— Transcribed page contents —
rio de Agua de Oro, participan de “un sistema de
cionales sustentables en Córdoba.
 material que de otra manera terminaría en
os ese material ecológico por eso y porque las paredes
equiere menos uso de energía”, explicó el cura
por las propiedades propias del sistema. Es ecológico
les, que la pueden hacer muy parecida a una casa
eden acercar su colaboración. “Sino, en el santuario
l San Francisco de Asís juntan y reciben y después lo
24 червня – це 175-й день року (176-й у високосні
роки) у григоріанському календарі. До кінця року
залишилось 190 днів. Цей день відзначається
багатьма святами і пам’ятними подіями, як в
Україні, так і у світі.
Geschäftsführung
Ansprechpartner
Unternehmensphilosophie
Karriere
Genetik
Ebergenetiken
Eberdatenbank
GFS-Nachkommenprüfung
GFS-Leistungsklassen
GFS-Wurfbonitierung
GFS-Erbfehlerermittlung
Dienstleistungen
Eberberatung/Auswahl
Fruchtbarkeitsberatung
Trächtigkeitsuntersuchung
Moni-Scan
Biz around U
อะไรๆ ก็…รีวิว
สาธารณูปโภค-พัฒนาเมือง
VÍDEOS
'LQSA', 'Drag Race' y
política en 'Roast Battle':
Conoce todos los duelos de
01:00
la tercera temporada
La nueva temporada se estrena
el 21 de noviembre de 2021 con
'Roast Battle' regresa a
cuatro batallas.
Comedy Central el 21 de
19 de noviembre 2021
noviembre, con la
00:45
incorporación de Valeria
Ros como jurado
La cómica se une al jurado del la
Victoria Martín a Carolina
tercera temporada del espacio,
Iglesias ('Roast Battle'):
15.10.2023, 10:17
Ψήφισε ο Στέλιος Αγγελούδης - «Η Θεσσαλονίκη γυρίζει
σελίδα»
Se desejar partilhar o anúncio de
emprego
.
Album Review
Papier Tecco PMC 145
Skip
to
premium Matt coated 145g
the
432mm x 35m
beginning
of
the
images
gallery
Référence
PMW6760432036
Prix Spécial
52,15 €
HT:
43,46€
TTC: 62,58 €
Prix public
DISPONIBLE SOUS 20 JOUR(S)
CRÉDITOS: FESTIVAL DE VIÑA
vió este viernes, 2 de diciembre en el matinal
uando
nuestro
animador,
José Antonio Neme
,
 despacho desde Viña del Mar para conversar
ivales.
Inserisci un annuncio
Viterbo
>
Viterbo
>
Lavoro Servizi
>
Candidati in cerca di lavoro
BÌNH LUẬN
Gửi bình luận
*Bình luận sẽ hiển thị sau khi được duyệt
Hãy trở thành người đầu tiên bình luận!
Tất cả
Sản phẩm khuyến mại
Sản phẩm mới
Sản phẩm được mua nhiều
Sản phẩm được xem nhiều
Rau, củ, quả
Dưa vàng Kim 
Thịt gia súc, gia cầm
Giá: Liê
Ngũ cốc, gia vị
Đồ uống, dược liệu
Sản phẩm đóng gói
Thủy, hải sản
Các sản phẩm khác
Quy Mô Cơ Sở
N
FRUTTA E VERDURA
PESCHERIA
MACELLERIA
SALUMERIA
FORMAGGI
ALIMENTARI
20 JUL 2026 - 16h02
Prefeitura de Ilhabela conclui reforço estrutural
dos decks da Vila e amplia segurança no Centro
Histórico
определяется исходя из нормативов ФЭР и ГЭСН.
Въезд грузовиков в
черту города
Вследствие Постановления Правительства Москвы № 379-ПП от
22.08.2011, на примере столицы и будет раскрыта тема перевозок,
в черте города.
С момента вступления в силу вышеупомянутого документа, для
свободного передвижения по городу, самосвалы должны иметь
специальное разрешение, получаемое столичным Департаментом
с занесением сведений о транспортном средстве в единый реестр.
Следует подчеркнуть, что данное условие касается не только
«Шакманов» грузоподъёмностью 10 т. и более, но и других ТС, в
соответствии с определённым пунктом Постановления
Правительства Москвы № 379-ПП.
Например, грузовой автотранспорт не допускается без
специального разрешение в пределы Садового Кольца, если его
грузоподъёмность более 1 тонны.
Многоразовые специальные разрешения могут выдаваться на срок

— Exercise objective —
Among the records above, a stretch begins at the line containing "Papier Tecco PMC 145" and ends at the line containing "С момента вступления". Restate that stretch word for word, and nothing else.

— The completed task —
Papier Tecco PMC 145
Skip
to
premium Matt coated 145g
the
432mm x 35m
beginning
of
the
images
gallery
Référence
PMW6760432036
Prix Spécial
52,15 €
HT:
43,46€
TTC: 62,58 €
Prix public
DISPONIBLE SOUS 20 JOUR(S)
CRÉDITOS: FESTIVAL DE VIÑA
vió este viernes, 2 de diciembre en el matinal
uando
nuestro
animador,
José Antonio Neme
,
 despacho desde Viña del Mar para conversar
ivales.
Inserisci un annuncio
Viterbo
>
Viterbo
>
Lavoro Servizi
>
Candidati in cerca di lavoro
BÌNH LUẬN
Gửi bình luận
*Bình luận sẽ hiển thị sau khi được duyệt
Hãy trở thành người đầu tiên bình luận!
Tất cả
Sản phẩm khuyến mại
Sản phẩm mới
Sản phẩm được mua nhiều
Sản phẩm được xem nhiều
Rau, củ, quả
Dưa vàng Kim 
Thịt gia súc, gia cầm
Giá: Liê
Ngũ cốc, gia vị
Đồ uống, dược liệu
Sản phẩm đóng gói
Thủy, hải sản
Các sản phẩm khác
Quy Mô Cơ Sở
N
FRUTTA E VERDURA
PESCHERIA
MACELLERIA
SALUMERIA
FORMAGGI
ALIMENTARI
20 JUL 2026 - 16h02
Prefeitura de Ilhabela conclui reforço estrutural
dos decks da Vila e amplia segurança no Centro
Histórico
определяется исходя из нормативов ФЭР и ГЭСН.
Въезд грузовиков в
черту города
Вследствие Постановления Правительства Москвы № 379-ПП от
22.08.2011, на примере столицы и будет раскрыта тема перевозок,
в черте города.
С момента вступления в силу вышеупомянутого документа, для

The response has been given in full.